What needs to be done: Scanning the entries below, copy every line that contains the word "issue".

[Opening Data section]

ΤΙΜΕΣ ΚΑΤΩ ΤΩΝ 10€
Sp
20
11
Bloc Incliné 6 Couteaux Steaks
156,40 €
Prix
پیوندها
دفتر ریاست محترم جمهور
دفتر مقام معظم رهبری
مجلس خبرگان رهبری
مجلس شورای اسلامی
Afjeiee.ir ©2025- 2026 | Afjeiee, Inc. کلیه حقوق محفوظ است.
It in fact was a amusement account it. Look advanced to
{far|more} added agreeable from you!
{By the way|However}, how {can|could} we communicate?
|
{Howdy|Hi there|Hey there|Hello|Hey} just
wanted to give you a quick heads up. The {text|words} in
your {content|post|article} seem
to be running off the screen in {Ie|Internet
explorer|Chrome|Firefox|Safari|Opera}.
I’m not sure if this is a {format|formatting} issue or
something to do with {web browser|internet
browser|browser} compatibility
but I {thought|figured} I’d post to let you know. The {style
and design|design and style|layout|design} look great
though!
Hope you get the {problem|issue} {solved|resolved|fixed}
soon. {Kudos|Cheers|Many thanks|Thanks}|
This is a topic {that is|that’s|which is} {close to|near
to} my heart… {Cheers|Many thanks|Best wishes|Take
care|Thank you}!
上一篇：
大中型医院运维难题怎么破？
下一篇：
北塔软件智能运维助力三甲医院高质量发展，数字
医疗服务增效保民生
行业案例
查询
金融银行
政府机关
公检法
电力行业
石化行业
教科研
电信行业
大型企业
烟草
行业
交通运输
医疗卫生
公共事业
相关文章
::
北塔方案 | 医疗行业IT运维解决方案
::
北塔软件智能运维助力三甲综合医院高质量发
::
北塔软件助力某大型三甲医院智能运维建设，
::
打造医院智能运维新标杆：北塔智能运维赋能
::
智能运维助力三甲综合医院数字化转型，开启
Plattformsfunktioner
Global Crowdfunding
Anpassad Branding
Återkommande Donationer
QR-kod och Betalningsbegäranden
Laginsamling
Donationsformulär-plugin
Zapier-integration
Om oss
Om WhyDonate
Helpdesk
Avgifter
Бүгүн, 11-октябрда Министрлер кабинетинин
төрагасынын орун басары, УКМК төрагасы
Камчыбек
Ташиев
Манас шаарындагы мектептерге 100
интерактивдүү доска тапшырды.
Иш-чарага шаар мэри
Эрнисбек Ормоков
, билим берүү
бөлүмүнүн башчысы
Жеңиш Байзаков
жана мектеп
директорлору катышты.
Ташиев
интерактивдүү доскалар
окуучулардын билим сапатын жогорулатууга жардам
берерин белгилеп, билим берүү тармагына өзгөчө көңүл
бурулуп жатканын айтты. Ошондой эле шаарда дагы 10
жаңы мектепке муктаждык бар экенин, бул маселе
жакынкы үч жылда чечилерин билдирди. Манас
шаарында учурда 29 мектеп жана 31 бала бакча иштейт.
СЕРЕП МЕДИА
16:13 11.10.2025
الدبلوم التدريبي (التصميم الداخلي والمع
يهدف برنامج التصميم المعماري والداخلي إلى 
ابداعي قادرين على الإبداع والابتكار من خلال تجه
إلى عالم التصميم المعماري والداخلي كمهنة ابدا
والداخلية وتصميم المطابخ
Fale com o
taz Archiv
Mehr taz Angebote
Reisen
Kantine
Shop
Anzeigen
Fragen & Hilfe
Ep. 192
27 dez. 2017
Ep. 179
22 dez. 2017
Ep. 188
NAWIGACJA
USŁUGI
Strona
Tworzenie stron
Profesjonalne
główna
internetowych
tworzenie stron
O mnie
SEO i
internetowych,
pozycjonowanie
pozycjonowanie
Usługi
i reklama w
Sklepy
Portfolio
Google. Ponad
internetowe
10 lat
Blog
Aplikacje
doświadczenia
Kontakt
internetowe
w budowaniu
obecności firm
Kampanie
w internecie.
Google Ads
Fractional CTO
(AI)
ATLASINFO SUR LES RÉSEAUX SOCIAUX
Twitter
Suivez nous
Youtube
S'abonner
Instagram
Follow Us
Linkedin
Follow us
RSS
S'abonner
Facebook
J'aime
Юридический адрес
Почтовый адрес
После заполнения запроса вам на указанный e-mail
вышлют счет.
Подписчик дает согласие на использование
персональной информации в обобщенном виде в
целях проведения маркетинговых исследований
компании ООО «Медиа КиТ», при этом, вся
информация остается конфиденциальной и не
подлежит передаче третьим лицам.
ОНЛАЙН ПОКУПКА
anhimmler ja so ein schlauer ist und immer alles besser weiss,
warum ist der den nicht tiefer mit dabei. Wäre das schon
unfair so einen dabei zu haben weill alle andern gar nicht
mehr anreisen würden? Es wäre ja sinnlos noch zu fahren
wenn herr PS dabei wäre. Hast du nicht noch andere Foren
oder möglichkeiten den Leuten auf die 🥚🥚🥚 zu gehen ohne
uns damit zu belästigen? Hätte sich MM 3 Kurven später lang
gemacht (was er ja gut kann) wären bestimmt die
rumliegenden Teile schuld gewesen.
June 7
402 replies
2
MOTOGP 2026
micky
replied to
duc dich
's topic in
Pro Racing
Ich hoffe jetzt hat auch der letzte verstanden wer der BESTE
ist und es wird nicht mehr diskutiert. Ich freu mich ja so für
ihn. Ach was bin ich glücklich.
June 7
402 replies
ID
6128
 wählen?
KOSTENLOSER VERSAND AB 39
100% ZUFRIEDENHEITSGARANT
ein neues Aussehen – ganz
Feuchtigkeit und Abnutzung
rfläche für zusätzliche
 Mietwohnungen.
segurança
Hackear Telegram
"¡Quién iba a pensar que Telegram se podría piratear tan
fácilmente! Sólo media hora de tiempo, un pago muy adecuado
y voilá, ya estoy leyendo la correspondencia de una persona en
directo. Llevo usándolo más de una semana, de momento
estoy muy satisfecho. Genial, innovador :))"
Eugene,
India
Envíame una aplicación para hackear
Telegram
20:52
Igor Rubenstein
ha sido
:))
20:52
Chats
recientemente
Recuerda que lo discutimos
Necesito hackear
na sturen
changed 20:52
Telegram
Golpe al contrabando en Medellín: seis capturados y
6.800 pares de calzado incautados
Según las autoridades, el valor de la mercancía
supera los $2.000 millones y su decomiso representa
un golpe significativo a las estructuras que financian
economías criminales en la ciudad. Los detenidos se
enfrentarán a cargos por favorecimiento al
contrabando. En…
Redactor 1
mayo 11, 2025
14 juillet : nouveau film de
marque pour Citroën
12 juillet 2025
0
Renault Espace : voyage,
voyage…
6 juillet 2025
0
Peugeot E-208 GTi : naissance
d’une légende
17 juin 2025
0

[Closing Data section]

Task response:
I’m not sure if this is a {format|formatting} issue or
Hope you get the {problem|issue} {solved|resolved|fixed}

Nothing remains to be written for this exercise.